(Extracted records)
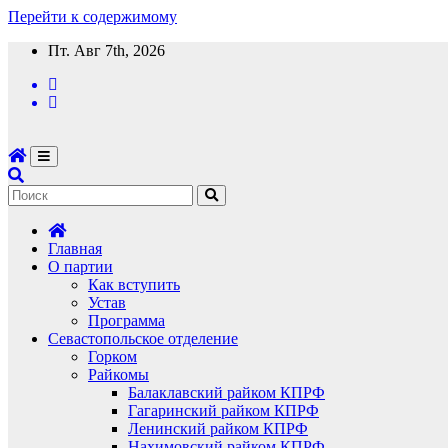
Перейти к содержимому
Пт. Авг 7th, 2026
Главная
О партии
Как вступить
Устав
Программа
Севастопольское отделение
Горком
Райкомы
Балаклавский райком КПРФ
Гагаринский райком КПРФ
Ленинский райком КПРФ
Нахимовский райком КПРФ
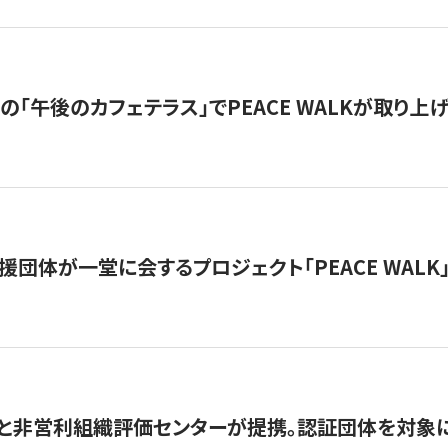
の「午後のカフェテラス」でPEACE WALKが取り上
援団体が一堂に会するプロジェクト「PEACE WALK」
と非営利組織評価センターが提携。認証団体を対象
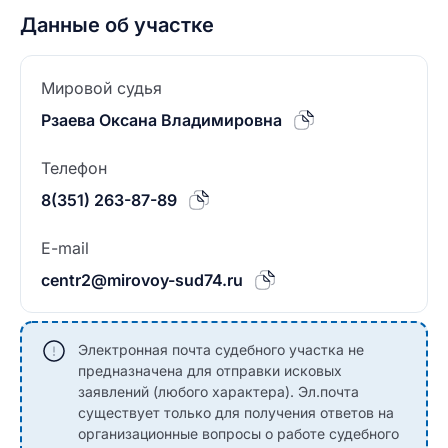
Данные об участке
Мировой судья
Рзаева Оксана Владимировна
Телефон
8(351) 263-87-89
E-mail
centr2@mirovoy-sud74.ru
Электронная почта судебного участка не
предназначена для отправки исковых
заявлений (любого характера). Эл.почта
существует только для получения ответов на
организационные вопросы о работе судебного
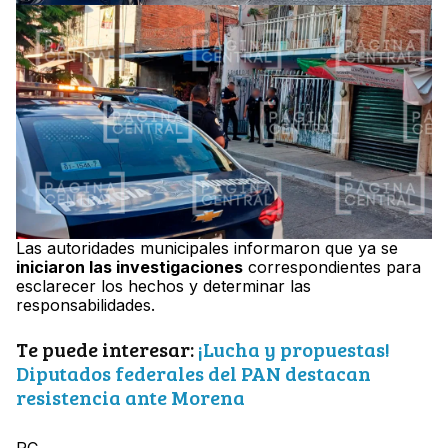
Las autoridades municipales informaron que ya se
iniciaron las investigaciones
correspondientes para
esclarecer los hechos y determinar las
responsabilidades.
Te puede interesar:
¡Lucha y propuestas!
Diputados federales del PAN destacan
resistencia ante Morena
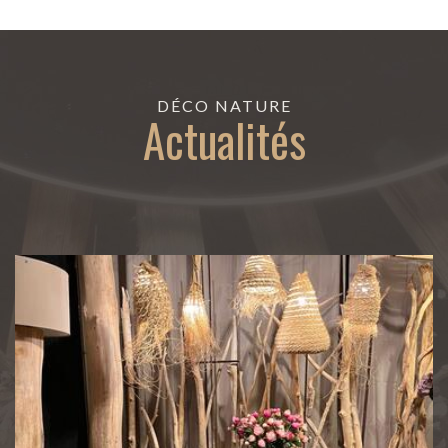
DÉCO NATURE
Actualités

▸ AIM OF THE TASK: Start at the line that contains "と非営利組織評価センターが提携。認証団体を対象" and retype every line through the end of the entries above, both ends included. Exclude all pictures.

▸ ANSWER:
と非営利組織評価センターが提携。認証団体を対象
Данные об участке
Мировой судья
Рзаева Оксана Владимировна
Телефон
8(351) 263-87-89
E-mail
centr2@mirovoy-sud74.ru
Электронная почта судебного участка не
предназначена для отправки исковых
заявлений (любого характера). Эл.почта
существует только для получения ответов на
организационные вопросы о работе судебного
Las autoridades municipales informaron que ya se
iniciaron las investigaciones
correspondientes para
esclarecer los hechos y determinar las
responsabilidades.
Te puede interesar:
¡Lucha y propuestas!
Diputados federales del PAN destacan
resistencia ante Morena
DÉCO NATURE
Actualités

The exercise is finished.